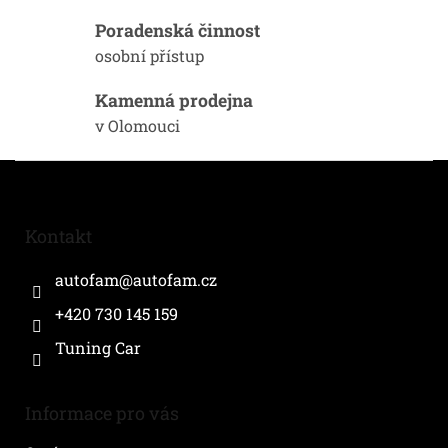
v
ý
Poradenská činnost
p
osobní přístup
i
s
Kamenná prodejna
u
v Olomouci
Z
á
p
a
Kontakt
t
í
autofam
@
autofam.cz
+420 730 145 159
Tuning Car
Informace pro vás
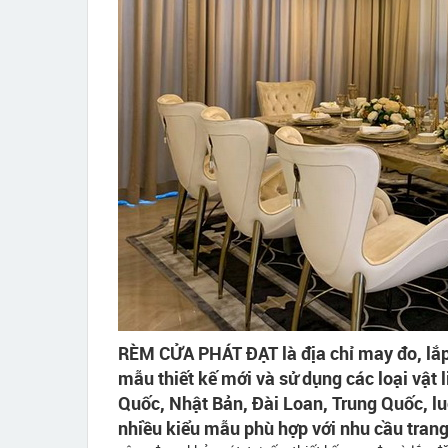
RÈM CỬA PHÁT ĐẠT là địa chỉ may đo, lắp 
mẫu thiết kế mới và sử dụng các loại vật
Quốc, Nhật Bản, Đài Loan, Trung Quốc, luô
nhiều kiểu mẫu phù hợp với nhu cầu trang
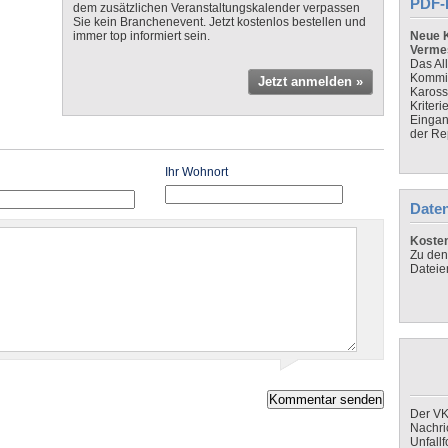
PDF-
dem zusätzlichen Veranstaltungskalender verpassen
Sie kein Branchenevent. Jetzt kostenlos bestellen und
immer top informiert sein.
Neue K
Verme
Das Al
Kommis
Jetzt anmelden »
Kaross
Kriteri
Eingan
der Re
Ihr Wohnort
Daten
Koste
Zu den
Dateie
Der VK
Nachri
Unfall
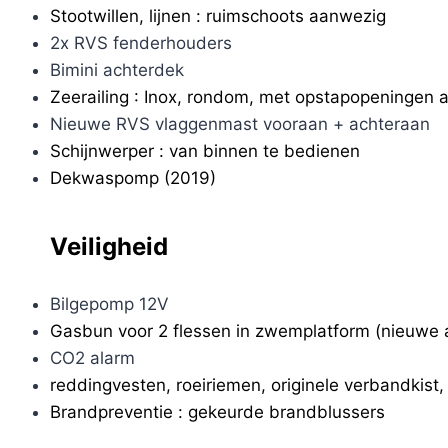
Stootwillen, lijnen : ruimschoots aanwezig
2x RVS fenderhouders
Bimini achterdek
Zeerailing : Inox, rondom, met opstapopeningen 
Nieuwe RVS vlaggenmast vooraan + achteraan
Schijnwerper : van binnen te bedienen
Dekwaspomp (2019)
Veiligheid
Bilgepomp 12V
Gasbun voor 2 flessen in zwemplatform (nieuwe 
CO2 alarm
reddingvesten, roeiriemen, originele verbandkist, 
Brandpreventie : gekeurde brandblussers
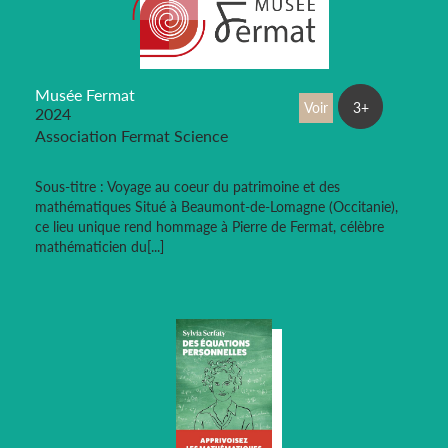
Musée Fermat
Voir
3+
2024
Association Fermat Science
Sous-titre : Voyage au coeur du patrimoine et des
mathématiques Situé à Beaumont-de-Lomagne (Occitanie),
ce lieu unique rend hommage à Pierre de Fermat, célèbre
mathématicien du[...]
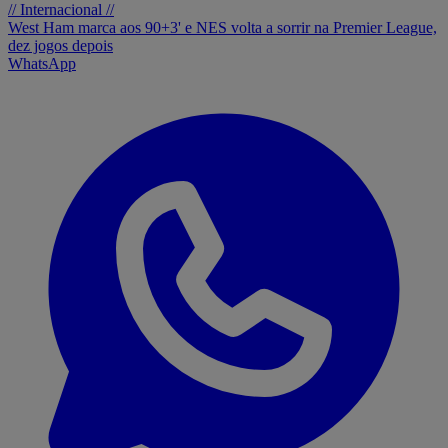
// Internacional //
West Ham marca aos 90+3' e NES volta a sorrir na Premier League,
dez jogos depois
WhatsApp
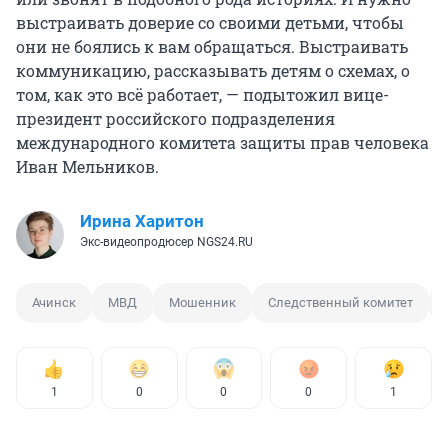
выстраивать доверие со своими детьми, чтобы
они не боялись к вам обращаться. Выстраивать
коммуникацию, рассказывать детям о схемах, о
том, как это всё работает, — подытожил вице-
президент российского подразделения
международного комитета защиты прав человека
Иван Мельников.
Ирина Харитон
Экс-видеопродюсер NGS24.RU
Ачинск
МВД
Мошенник
Следственный комитет
1
0
0
0
1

◆ ◆ ◆

Take the material above from its first line through the line that has "Schijnwerper : van binnen te bedienen" and copy it exactly, without any pictures.

**Result for this task**
v
ý
Poradenská činnost
p
osobní přístup
i
s
Kamenná prodejna
u
v Olomouci
Z
á
p
a
Kontakt
t
í
autofam
@
autofam.cz
+420 730 145 159
Tuning Car
Informace pro vás
RÈM CỬA PHÁT ĐẠT là địa chỉ may đo, lắp 
mẫu thiết kế mới và sử dụng các loại vật
Quốc, Nhật Bản, Đài Loan, Trung Quốc, luô
nhiều kiểu mẫu phù hợp với nhu cầu trang
PDF-
dem zusätzlichen Veranstaltungskalender verpassen
Sie kein Branchenevent. Jetzt kostenlos bestellen und
immer top informiert sein.
Neue K
Verme
Das Al
Kommis
Jetzt anmelden »
Kaross
Kriteri
Eingan
der Re
Ihr Wohnort
Daten
Koste
Zu den
Dateie
Der VK
Nachri
Unfall
Stootwillen, lijnen : ruimschoots aanwezig
2x RVS fenderhouders
Bimini achterdek
Zeerailing : Inox, rondom, met opstapopeningen 
Nieuwe RVS vlaggenmast vooraan + achteraan
Schijnwerper : van binnen te bedienen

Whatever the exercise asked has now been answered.